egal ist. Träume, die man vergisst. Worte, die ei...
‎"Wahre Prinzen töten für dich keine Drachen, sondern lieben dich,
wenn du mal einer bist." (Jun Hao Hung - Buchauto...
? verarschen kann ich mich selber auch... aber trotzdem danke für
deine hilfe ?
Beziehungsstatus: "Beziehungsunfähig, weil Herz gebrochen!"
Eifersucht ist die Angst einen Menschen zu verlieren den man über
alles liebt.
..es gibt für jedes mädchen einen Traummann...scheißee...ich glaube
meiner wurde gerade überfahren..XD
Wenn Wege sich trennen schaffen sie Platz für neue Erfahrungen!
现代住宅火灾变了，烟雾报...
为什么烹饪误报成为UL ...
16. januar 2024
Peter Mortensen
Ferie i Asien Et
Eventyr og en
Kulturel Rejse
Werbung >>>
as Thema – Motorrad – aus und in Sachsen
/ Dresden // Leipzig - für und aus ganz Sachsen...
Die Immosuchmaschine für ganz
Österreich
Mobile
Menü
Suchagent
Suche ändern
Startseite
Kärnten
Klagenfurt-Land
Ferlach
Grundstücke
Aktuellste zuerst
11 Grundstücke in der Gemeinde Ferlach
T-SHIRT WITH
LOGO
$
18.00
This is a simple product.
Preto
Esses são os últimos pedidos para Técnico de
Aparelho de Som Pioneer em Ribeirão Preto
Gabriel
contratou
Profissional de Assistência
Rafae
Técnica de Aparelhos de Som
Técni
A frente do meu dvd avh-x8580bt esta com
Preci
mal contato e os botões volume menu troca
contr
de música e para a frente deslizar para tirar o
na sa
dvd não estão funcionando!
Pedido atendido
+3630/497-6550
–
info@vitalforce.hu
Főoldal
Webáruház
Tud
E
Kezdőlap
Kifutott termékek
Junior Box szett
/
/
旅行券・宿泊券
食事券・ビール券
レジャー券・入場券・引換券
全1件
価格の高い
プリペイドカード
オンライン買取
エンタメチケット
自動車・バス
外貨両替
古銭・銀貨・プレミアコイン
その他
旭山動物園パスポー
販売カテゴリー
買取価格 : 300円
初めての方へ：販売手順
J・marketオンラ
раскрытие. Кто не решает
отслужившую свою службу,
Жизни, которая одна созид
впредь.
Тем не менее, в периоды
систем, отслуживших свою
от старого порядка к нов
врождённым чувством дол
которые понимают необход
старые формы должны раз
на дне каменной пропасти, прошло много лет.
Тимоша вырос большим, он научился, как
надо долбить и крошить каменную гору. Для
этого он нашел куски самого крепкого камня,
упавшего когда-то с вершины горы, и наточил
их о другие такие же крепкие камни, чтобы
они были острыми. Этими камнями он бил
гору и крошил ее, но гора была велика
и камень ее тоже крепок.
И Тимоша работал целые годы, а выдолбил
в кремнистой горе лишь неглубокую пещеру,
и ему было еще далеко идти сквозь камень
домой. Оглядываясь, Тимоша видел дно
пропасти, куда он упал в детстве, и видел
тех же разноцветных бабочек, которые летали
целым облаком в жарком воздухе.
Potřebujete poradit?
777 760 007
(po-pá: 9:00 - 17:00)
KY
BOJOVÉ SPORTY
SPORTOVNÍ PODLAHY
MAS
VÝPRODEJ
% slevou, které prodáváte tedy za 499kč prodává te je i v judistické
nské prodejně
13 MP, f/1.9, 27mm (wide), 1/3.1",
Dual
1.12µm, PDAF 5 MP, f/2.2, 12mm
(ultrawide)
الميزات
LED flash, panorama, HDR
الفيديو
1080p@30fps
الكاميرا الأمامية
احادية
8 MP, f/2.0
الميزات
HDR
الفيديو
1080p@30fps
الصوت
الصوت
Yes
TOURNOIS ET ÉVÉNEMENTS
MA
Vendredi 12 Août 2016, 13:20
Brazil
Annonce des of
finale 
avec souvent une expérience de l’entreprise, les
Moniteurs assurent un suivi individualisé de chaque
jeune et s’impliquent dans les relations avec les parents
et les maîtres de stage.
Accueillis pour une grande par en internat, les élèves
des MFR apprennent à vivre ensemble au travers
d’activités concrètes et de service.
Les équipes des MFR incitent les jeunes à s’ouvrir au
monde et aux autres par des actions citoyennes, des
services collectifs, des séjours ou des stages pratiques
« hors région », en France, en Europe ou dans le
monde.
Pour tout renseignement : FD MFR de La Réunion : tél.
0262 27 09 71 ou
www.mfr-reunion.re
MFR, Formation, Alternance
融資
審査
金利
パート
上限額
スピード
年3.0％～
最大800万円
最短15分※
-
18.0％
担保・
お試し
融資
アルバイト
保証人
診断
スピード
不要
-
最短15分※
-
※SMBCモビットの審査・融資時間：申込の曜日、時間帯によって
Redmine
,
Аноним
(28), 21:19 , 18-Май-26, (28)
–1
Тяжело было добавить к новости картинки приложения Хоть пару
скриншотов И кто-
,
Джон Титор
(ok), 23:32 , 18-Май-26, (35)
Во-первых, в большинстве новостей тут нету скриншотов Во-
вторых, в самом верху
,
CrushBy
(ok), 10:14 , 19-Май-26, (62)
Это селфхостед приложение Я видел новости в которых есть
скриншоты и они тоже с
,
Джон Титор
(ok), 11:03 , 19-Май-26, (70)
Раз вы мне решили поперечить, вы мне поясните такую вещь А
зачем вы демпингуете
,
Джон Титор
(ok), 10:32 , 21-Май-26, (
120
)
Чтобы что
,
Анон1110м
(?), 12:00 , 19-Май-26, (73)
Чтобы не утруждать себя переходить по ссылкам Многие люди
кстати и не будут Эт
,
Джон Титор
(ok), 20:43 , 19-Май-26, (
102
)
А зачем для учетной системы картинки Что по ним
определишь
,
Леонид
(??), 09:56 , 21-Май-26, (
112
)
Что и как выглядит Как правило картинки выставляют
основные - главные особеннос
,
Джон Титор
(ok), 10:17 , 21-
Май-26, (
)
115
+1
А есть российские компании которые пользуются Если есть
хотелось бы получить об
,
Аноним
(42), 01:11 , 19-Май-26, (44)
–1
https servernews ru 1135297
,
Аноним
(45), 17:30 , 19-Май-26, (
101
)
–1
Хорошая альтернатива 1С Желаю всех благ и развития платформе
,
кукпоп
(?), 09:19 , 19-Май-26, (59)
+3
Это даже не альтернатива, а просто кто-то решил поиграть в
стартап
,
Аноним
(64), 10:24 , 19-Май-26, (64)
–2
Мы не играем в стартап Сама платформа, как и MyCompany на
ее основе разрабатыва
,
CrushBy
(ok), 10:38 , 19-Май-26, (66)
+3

- _EXERCISE DIRECTIONS_
Check each line of the material for the word "avec". Copy the ones that have it.

- _SOLUTION TO THE PROBLEM_
avec souvent une expérience de l’entreprise, les
jeune et s’impliquent dans les relations avec les parents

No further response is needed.